- Exercise details -
From the line that contains "Схема обрезки сливы по годам" to the end of the entries, copy each line exactly, though the pictures stay out.

- Provided information -
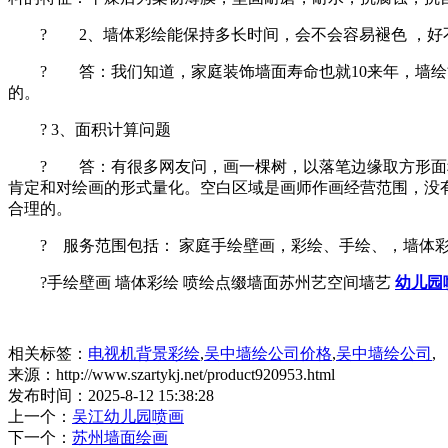
? 2、墙体彩绘能保持多长时间，会不会容易褪色 ，好不
? 答：我们知道，家庭装饰墙面寿命也就10来年，墙绘能
的。
? 3、面积计算问题
? 答：有很多网友问，画一棵树，以落笔边缘取方形面积
肯定和对绘画的形式量化。空白区域是画师作画经营范围，没
合理的。
? 服务范围包括： 家庭手绘壁画，彩绘、手绘、，墙体彩
?手绘壁画 墙体彩绘 喷绘点缀墙面苏州艺空间墙艺
幼儿园
相关标签：
电视机背景彩绘
,
吴中墙绘公司价格
,
吴中墙绘公司
,
来源：http://www.szartykj.net/product920953.html
发布时间：2025-8-12 15:38:28
上一个：
吴江幼儿园喷画
下一个：
苏州墙面绘画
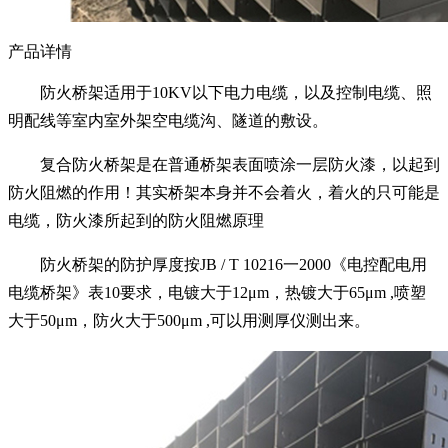
产品详情
防火桥架适用于10KV以下电力电缆，以及控制电缆、照
明配线等室内室外架空电缆沟、隧道的敷设。
复合防火桥架是在普通桥架表面喷涂一层防火漆，以起到
防火阻燃的作用！其实桥架本身并不会着火，着火的只可能是
电缆，防火漆所起到的防火阻燃原理
防火桥架的防护厚度按JB / T 10216一2000《电控配电用
电缆桥架》表10要求，电镀大于12μm，热镀大于65μm ,喷塑
大于50μm，防火大于500μm ,可以用测厚仪测出来。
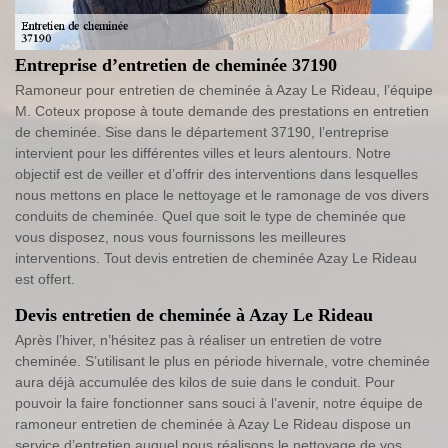
Entreprise d’entretien de cheminée 37190
Ramoneur pour entretien de cheminée à Azay Le Rideau, l’équipe
M. Coteux propose à toute demande des prestations en entretien
de cheminée. Sise dans le département 37190, l’entreprise
intervient pour les différentes villes et leurs alentours. Notre
objectif est de veiller et d’offrir des interventions dans lesquelles
nous mettons en place le nettoyage et le ramonage de vos divers
conduits de cheminée. Quel que soit le type de cheminée que
vous disposez, nous vous fournissons les meilleures
interventions. Tout devis entretien de cheminée Azay Le Rideau
est offert.
Devis entretien de cheminée à Azay Le Rideau
Après l’hiver, n’hésitez pas à réaliser un entretien de votre
cheminée. S’utilisant le plus en période hivernale, votre cheminée
aura déjà accumulée des kilos de suie dans le conduit. Pour
pouvoir la faire fonctionner sans souci à l’avenir, notre équipe de
ramoneur entretien de cheminée à Azay Le Rideau dispose un
service d’entretien auquel nous réalisons le nettoyage de vos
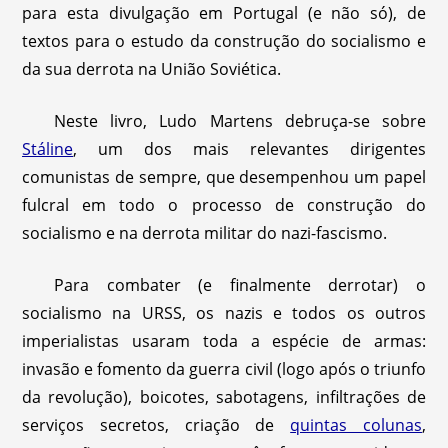
para esta divulgação em Portugal (e não só), de
textos para o estudo da construção do socialismo e
da sua derrota na União Soviética.
Neste livro, Ludo Martens debruça-se sobre
Stáline
, um dos mais relevantes dirigentes
comunistas de sempre, que desempenhou um papel
fulcral em todo o processo de construção do
socialismo e na derrota militar do nazi-fascismo.
Para combater (e finalmente derrotar) o
socialismo na URSS, os nazis e todos os outros
imperialistas usaram toda a espécie de armas:
invasão e fomento da guerra civil (logo após o triunfo
da revolução), boicotes, sabotagens, infiltrações de
serviços secretos, criação de
quintas colunas
,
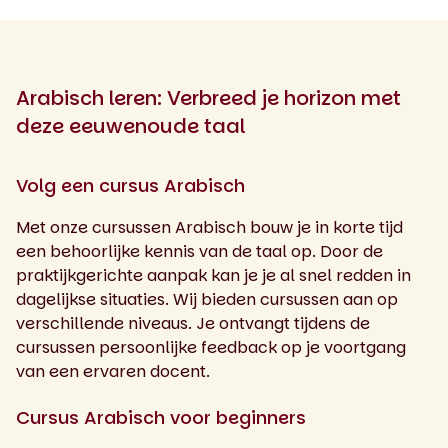
Arabisch leren: Verbreed je horizon met
deze eeuwenoude taal
Volg een cursus Arabisch
Met onze cursussen Arabisch bouw je in korte tijd
een behoorlijke kennis van de taal op. Door de
praktijkgerichte aanpak kan je je al snel redden in
dagelijkse situaties. Wij bieden cursussen aan op
verschillende niveaus. Je ontvangt tijdens de
cursussen persoonlijke feedback op je voortgang
van een ervaren docent.
Cursus Arabisch voor beginners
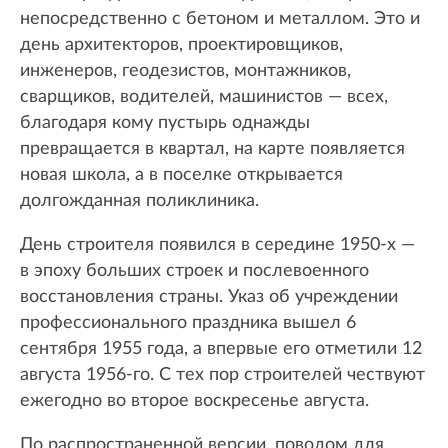
непосредственно с бетоном и металлом. Это и
день архитекторов, проектировщиков,
инженеров, геодезистов, монтажников,
сварщиков, водителей, машинистов — всех,
благодаря кому пустырь однажды
превращается в квартал, на карте появляется
новая школа, а в поселке открывается
долгожданная поликлиника.
День строителя появился в середине 1950-х —
в эпоху больших строек и послевоенного
восстановления страны. Указ об учреждении
профессионального праздника вышел 6
сентября 1955 года, а впервые его отметили 12
августа 1956-го. С тех пор строителей чествуют
ежегодно во второе воскресенье августа.
По распространенной версии, поводом для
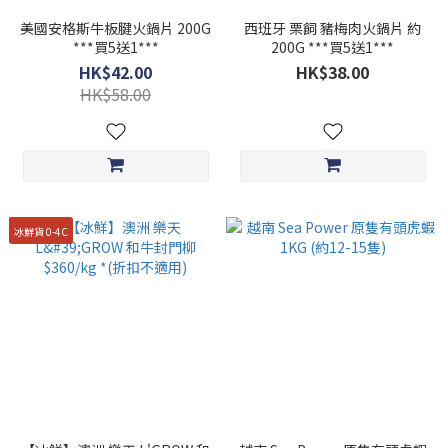
美國安格斯牛板腱火鍋片 200G
西班牙 栗飼 豬梅肉火鍋片 約
***買5送1***
200G ***買5送1***
HK$42.00
HK$38.00
HK$58.00
冰鮮貨 0-4C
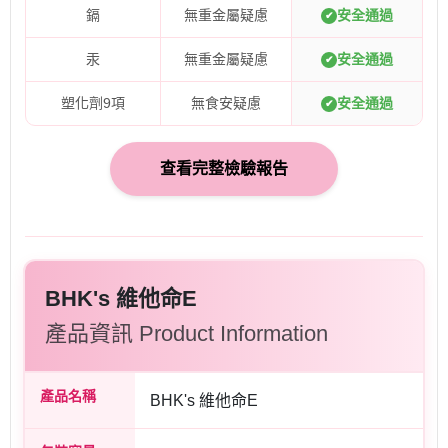
鎘
無重金屬疑慮
安全通過
✔
汞
無重金屬疑慮
安全通過
✔
塑化劑9項
無食安疑慮
安全通過
✔
查看完整檢驗報告
BHK's 維他命E
產品資訊 Product Information
產品名稱
BHK's 維他命E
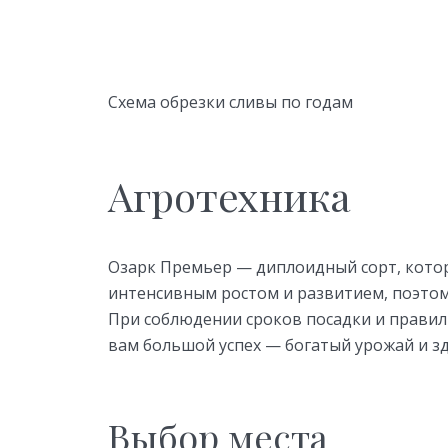
Схема обрезки сливы по годам
Агротехника
Озарк Премьер — диплоидный сорт, котор
интенсивным ростом и развитием, поэтом
При соблюдении сроков посадки и правил
вам большой успех — богатый урожай и з
Выбор места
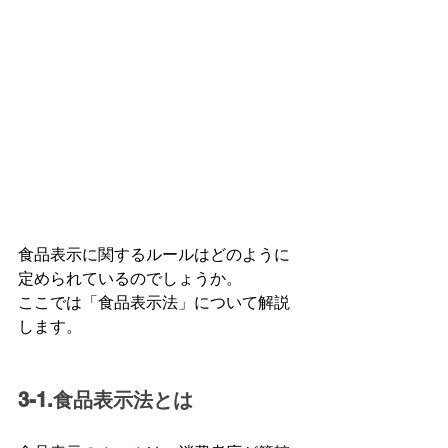
食品表示に関するルールはどのように
定められているのでしょうか。
ここでは「食品表示法」について解説
します。
3-1.食品表示法とは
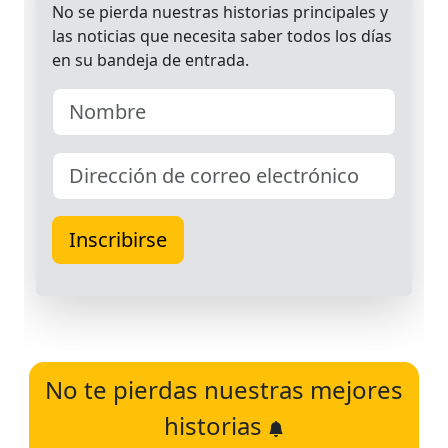
No te pierdas nuestras mejores
historias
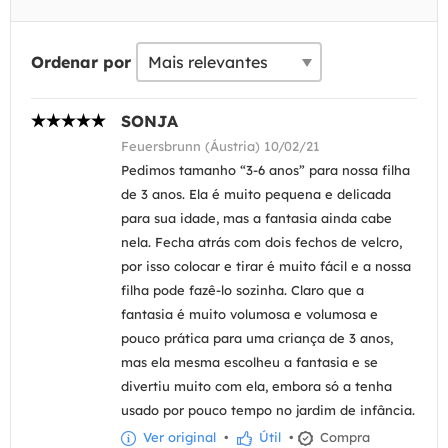
Ordenar por
SONJA
Feuersbrunn (Áustria) 10/02/21
Pedimos tamanho “3-6 anos” para nossa filha
de 3 anos. Ela é muito pequena e delicada
para sua idade, mas a fantasia ainda cabe
nela. Fecha atrás com dois fechos de velcro,
por isso colocar e tirar é muito fácil e a nossa
filha pode fazê-lo sozinha. Claro que a
fantasia é muito volumosa e volumosa e
pouco prática para uma criança de 3 anos,
mas ela mesma escolheu a fantasia e se
divertiu muito com ela, embora só a tenha
usado por pouco tempo no jardim de infância.
Ver original
•
Útil
•
Compra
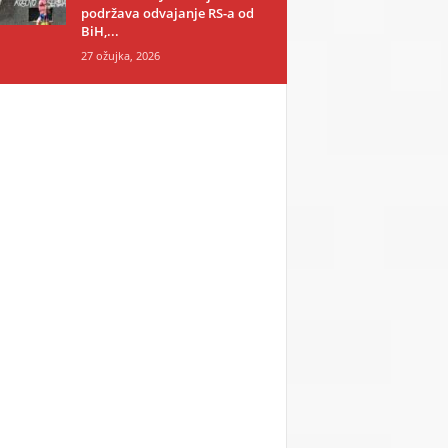
podržava odvajanje RS-a od
BiH,...
27 ožujka, 2026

- Solution -
Схема обрезки сливы по годам
Агротехника
Озарк Премьер — диплоидный сорт, котор
интенсивным ростом и развитием, поэтом
При соблюдении сроков посадки и правил
вам большой успех — богатый урожай и з
Выбор места
食品表示に関するルールはどのように
定められているのでしょうか。
ここでは「食品表示法」について解説
します。
3-1.食品表示法とは
No te pierdas nuestras mejores
historias
Ordenar por
SONJA
Feuersbrunn (Áustria) 10/02/21
Pedimos tamanho “3-6 anos” para nossa filha
de 3 anos. Ela é muito pequena e delicada
para sua idade, mas a fantasia ainda cabe
nela. Fecha atrás com dois fechos de velcro,
por isso colocar e tirar é muito fácil e a nossa
filha pode fazê-lo sozinha. Claro que a
fantasia é muito volumosa e volumosa e
pouco prática para uma criança de 3 anos,
mas ela mesma escolheu a fantasia e se
divertiu muito com ela, embora só a tenha
usado por pouco tempo no jardim de infância.
Ver original
•
Útil
•
Compra
podržava odvajanje RS-a od
BiH,...
27 ožujka, 2026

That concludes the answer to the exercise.